*YOUR TASK*.
This exercise calls for all the entries that follow to be set down exactly, without their images.

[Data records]
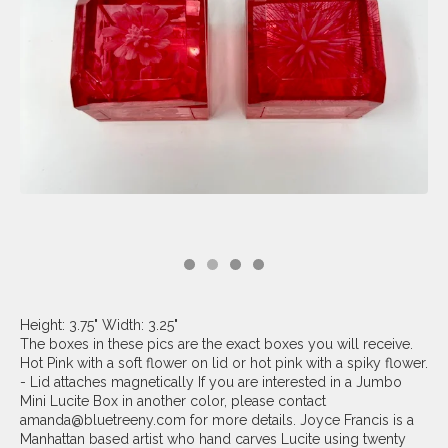
Height: 3.75" Width: 3.25"
The boxes in these pics are the exact boxes you will receive.
Hot Pink with a soft flower on lid or hot pink with a spiky flower.
- Lid attaches magnetically If you are interested in a Jumbo
Mini Lucite Box in another color, please contact
amanda@bluetreeny.com
for more details. Joyce Francis is a
Manhattan based artist who hand carves Lucite using twenty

*REPLY TO THE EXERCISE*.
Height: 3.75" Width: 3.25"
The boxes in these pics are the exact boxes you will receive.
Hot Pink with a soft flower on lid or hot pink with a spiky flower.
- Lid attaches magnetically If you are interested in a Jumbo
Mini Lucite Box in another color, please contact
amanda@bluetreeny.com
for more details. Joyce Francis is a
Manhattan based artist who hand carves Lucite using twenty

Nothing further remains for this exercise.